You purposefully misrepresented Twitter's scale, for starters. And I suspect that the law could only be enforced based on the US user volume, which would put Twitter under the limit.

Also, this raises all kinds of legal questions. What kind of features does an internet company need to have for their size to make them into public spaces? And are you prepared to create a two-tier system where smaller internet companies are free to decide what they host, but larger ones are not? Are you ready for social networks that arbitrarily cap their user bases so that they don't have to let in bigots and expose their users to potential harassment?


That's literally what this law is doing.
Only it isn't. It doesn't formally declare social networks to be public spaces; it simply tries to dictate what those networks must carry. This is something you can't accomplish in a state legislature. It has to be federal, and it has to survive a constitutional challenge, because you'd be altering the definition of free speech.


Twitter is a corporation, not a person. It doesn't have rights... or wouldn't except that the Supreme Court has recognized personhood for corporations (one of the stupidest decisions of all time, made worse by the insanely inept Citizens United ruling). But while the Constitution guarantees the protection of rights given by God in humans, the rights of corporations are bestowed by the government, and not equally. For instance, corporations can't take the Fifth. I'm not sure if a discussion on corporate personhood is what is called for here, since there's SCOTUS precedent for corporations not being able to impede free speech in "public squares".

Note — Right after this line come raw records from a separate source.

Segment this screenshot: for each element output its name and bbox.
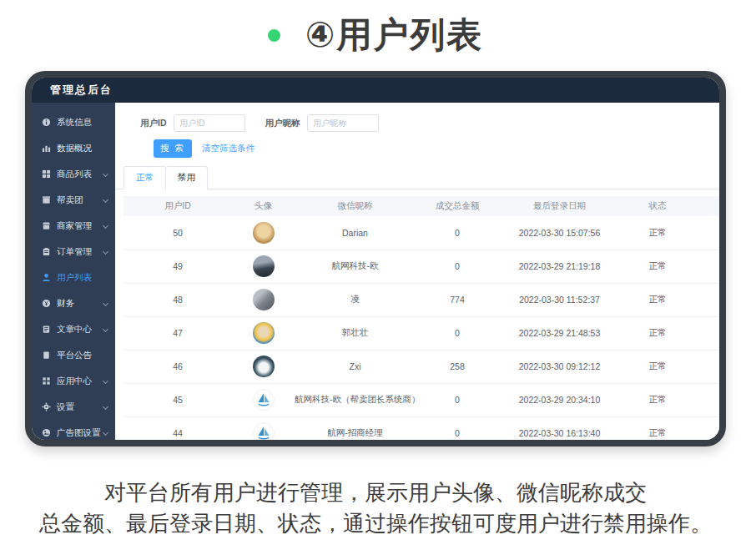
cell-last-login: 2022-03-30 09:12:12: [499, 350, 620, 383]
avatar: [253, 322, 275, 344]
column-header: 最后登录日期: [499, 196, 620, 216]
chevron-down-icon: [103, 430, 108, 436]
sidebar-item-label: 财务: [57, 298, 74, 310]
sidebar-item-goods[interactable]: 商品列表: [32, 161, 115, 187]
cell-user-id: 45: [123, 383, 232, 416]
sidebar-item-label: 广告图设置: [57, 427, 101, 439]
cell-status: 正常: [620, 283, 695, 316]
sidebar-item-info[interactable]: 系统信息: [32, 109, 115, 135]
filter-panel: 用户ID 用户昵称 搜 索 清空筛选条件: [115, 103, 719, 158]
sidebar-item-shop[interactable]: 商家管理: [32, 213, 115, 239]
cell-user-id: 50: [123, 216, 232, 250]
cell-action: 禁用: [695, 350, 719, 383]
cell-avatar: [232, 316, 295, 350]
cell-action: 禁用: [695, 416, 719, 440]
cell-nickname: 航网科技-欧: [295, 250, 416, 283]
cell-status: 正常: [620, 416, 695, 440]
page: ④用户列表 管理总后台 系统信息数据概况商品列表帮卖团商家管理订单管理用户列表财…: [0, 0, 751, 560]
search-button[interactable]: 搜 索: [154, 139, 192, 158]
sidebar-item-label: 用户列表: [57, 272, 92, 284]
table-row: 46Zxi2582022-03-30 09:12:12正常禁用: [123, 350, 719, 383]
sidebar-item-group-buy[interactable]: 帮卖团: [32, 187, 115, 213]
headline: ④用户列表: [0, 12, 751, 58]
table-row: 44 航网-招商经理02022-03-30 16:13:40正常禁用: [123, 416, 719, 440]
cell-action: 禁用: [695, 216, 719, 250]
cell-action: 禁用: [695, 383, 719, 416]
brand-title: 管理总后台: [32, 83, 113, 98]
avatar: [253, 389, 275, 411]
clear-filters-link[interactable]: 清空筛选条件: [202, 143, 255, 154]
cell-amount: 0: [416, 383, 499, 416]
finance-icon: [42, 299, 51, 308]
status-tabs: 正常禁用: [115, 166, 719, 189]
sidebar-item-order[interactable]: 订单管理: [32, 239, 115, 265]
tab-disabled[interactable]: 禁用: [166, 166, 208, 189]
ad-icon: [42, 428, 51, 437]
sidebar-item-label: 数据概况: [57, 143, 92, 154]
cell-nickname: 航网-招商经理: [295, 416, 416, 440]
sidebar-item-apps[interactable]: 应用中心: [32, 368, 115, 394]
sidebar-item-settings[interactable]: 设置: [32, 394, 115, 420]
group-buy-icon: [42, 195, 51, 204]
user-id-input[interactable]: [174, 114, 245, 132]
cell-last-login: 2022-03-30 16:13:40: [499, 416, 620, 440]
cell-user-id: 46: [123, 350, 232, 383]
cell-status: 正常: [620, 383, 695, 416]
cell-user-id: 47: [123, 316, 232, 350]
cell-avatar: [232, 283, 295, 316]
chevron-down-icon: [103, 300, 108, 306]
table-row: 45 航网科技-欧（帮卖团长系统商）02022-03-29 20:34:10正常…: [123, 383, 719, 416]
sidebar-item-ad[interactable]: 广告图设置: [32, 420, 115, 440]
cell-nickname: 航网科技-欧（帮卖团长系统商）: [295, 383, 416, 416]
cell-status: 正常: [620, 250, 695, 283]
sidebar-item-finance[interactable]: 财务: [32, 290, 115, 316]
cell-amount: 258: [416, 350, 499, 383]
filter-actions: 搜 索 清空筛选条件: [140, 139, 719, 158]
sidebar-item-label: 平台公告: [57, 350, 92, 361]
table-row: 48凌7742022-03-30 11:52:37正常禁用: [123, 283, 719, 316]
chevron-down-icon: [103, 197, 108, 203]
sidebar-item-chart[interactable]: 数据概况: [32, 135, 115, 161]
cell-nickname: 凌: [295, 283, 416, 316]
cell-nickname: Zxi: [295, 350, 416, 383]
user-id-label: 用户ID: [140, 118, 167, 129]
column-header: 头像: [232, 196, 295, 216]
cell-avatar: [232, 383, 295, 416]
sidebar-item-user[interactable]: 用户列表: [32, 265, 115, 290]
cell-last-login: 2022-03-29 21:48:53: [499, 316, 620, 350]
apps-icon: [42, 376, 51, 386]
sidebar-item-label: 订单管理: [57, 246, 92, 258]
cell-user-id: 49: [123, 250, 232, 283]
nickname-label: 用户昵称: [265, 118, 300, 129]
sidebar-item-label: 文章中心: [57, 324, 92, 335]
cell-last-login: 2022-03-29 21:19:18: [499, 250, 620, 283]
caption-line-2: 总金额、最后登录日期、状态，通过操作按钮可度用户进行禁用操作。: [39, 511, 712, 536]
table-body: 50Darian02022-03-30 15:07:56正常禁用49航网科技-欧…: [123, 216, 719, 440]
table-row: 50Darian02022-03-30 15:07:56正常禁用: [123, 216, 719, 250]
sidebar-item-label: 商品列表: [57, 169, 92, 180]
cell-action: 禁用: [695, 316, 719, 350]
sidebar-item-article[interactable]: 文章中心: [32, 316, 115, 342]
sidebar-item-notice[interactable]: 平台公告: [32, 342, 115, 368]
sidebar-item-label: 设置: [57, 401, 74, 413]
avatar: [253, 289, 275, 310]
page-title: ④用户列表: [305, 12, 484, 58]
cell-amount: 0: [416, 216, 499, 250]
admin-body: 系统信息数据概况商品列表帮卖团商家管理订单管理用户列表财务文章中心平台公告应用中…: [32, 103, 719, 440]
topbar: 管理总后台: [32, 78, 719, 103]
chevron-down-icon: [103, 326, 108, 332]
avatar: [253, 356, 275, 377]
green-bullet-icon: [268, 29, 280, 42]
caption-line-1: 对平台所有用户进行管理，展示用户头像、微信昵称成交: [104, 480, 647, 505]
cell-user-id: 44: [123, 416, 232, 440]
article-icon: [42, 325, 51, 334]
cell-amount: 0: [416, 316, 499, 350]
nickname-input[interactable]: [307, 114, 379, 132]
cell-status: 正常: [620, 350, 695, 383]
goods-icon: [42, 169, 51, 179]
cell-last-login: 2022-03-30 11:52:37: [499, 283, 620, 316]
cell-action: 禁用: [695, 250, 719, 283]
tab-normal[interactable]: 正常: [123, 166, 166, 189]
cell-last-login: 2022-03-29 20:34:10: [499, 383, 620, 416]
cell-status: 正常: [620, 216, 695, 250]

And, I should point out that wanting to silence people for "hate speech" is YOUR ideology, so don't go around pretending like you are doing anything different.
You do realize this is a fundamentally flawed argument, right? Newspapers are companies. TV networks are companies. Websites are companies. If we pretend they don't have free speech rights, the US government can legally compel any outlet with editorial oversight to carry content against their will. That's a dark path that we should never explore.

I think non-violent hate speech is legal on a basic level, by the way -- I just don't believe companies should be forced to give it a platform, like you do.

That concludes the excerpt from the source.